Defining the role of the E3 ubiquitin ligase UBR5 in cancer

Abstract

Despite recent advances, breast cancer remains a major burden on the healthcare system in Australia and abroad. Of particular concern are cancer subtypes that currently lack targetted therapeutics. As such, the continued development of targetted therapeutics remains a high priority. The ubiquitin system offers a fresh avenue for the development of targetted therapeutics. Ubiquitin tagging (ubiquitylation) is a very common posttranslational modification of proteins that signals degradation, changes in protein interactions and other outcomes. UBR5 is a protein originally identified as a tumour suppressor in Drosophila that catalyses attachment of ubiquitin to substrate proteins. UBR5 is amplified in a significant proportion of cancers, particularly in breast and ovarian. Intriguingly, UBR5 amplification correlates with a significantly poorer survival for breast cancer patients. Although UBR5 has well characterised roles in development and orchestrating a cellular response to DNA damage, it is unknown how UBR5 amplification may contribute to a poorer patient outcome. This study aims to comprehensively characterise the role of UBR5 in breast cancer biology using cellular and animal models.

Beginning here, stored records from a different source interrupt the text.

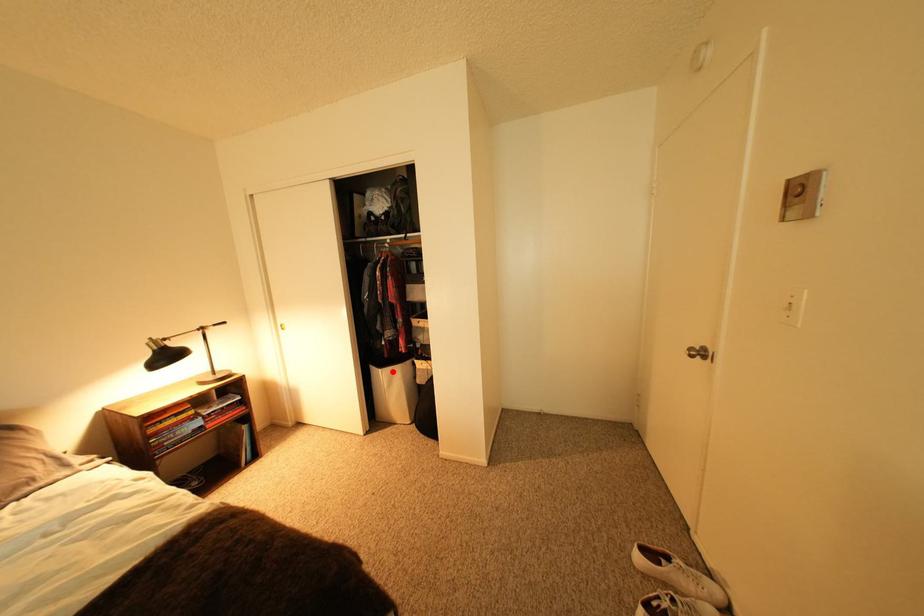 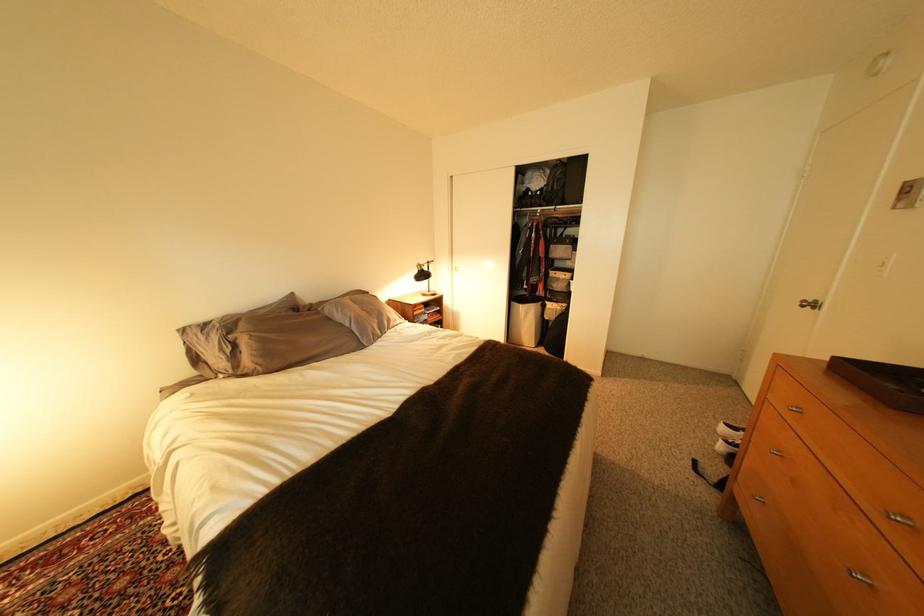 Locate, in the second image, the point that corresponds to the highlighted location in the first image.

(533, 307) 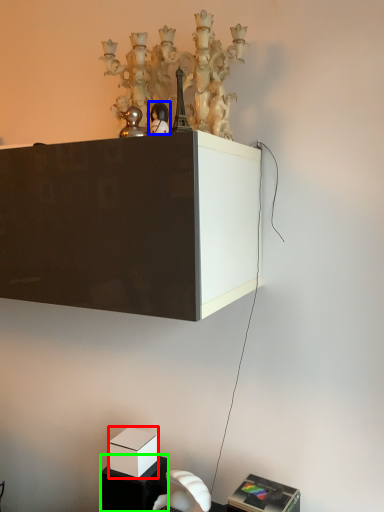 Question: Which is nearer to the box (highlighted by a red box)? toy (highlighted by a blue box) or furniture (highlighted by a green box).

Choices:
 (A) toy
 (B) furniture

Answer: (B)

UBR5 does not fit into a classical binary definition of either oncogene or tumour suppressor, as initial studies manipulating UBR5 expression did not reveal a significant role for UBR5 in basic processes such as increased proliferation or invasion/metastasis. This study identified a novel role for UBR5 primary cilia formation (ciliogenesis). Primary cilia are antennae like structures important for cellular signalling in most cell types. Functional studies showed UBR5 to act upstream of cilia formation on granular structures known as centriolar satellites. Further work described a mechanism whereby UBR5 ubiquitylates the cilia protein CSPP1 via a non-degrading lysine 63-linked ubiquitin chain, altering sub-cellular localisation. This work represents a major step forward in understanding the biology of primary cilia, with implications for not only cancer, but also a rare group of disorders known as ciliopathies that are characterised by cilia dysfunction. To the best of our knowledge aberrations in UBR5 has not been studied in this context, and future experiments should examine a genetic link between UBR5 and cilia dysfunction in cohorts of ciliopathies.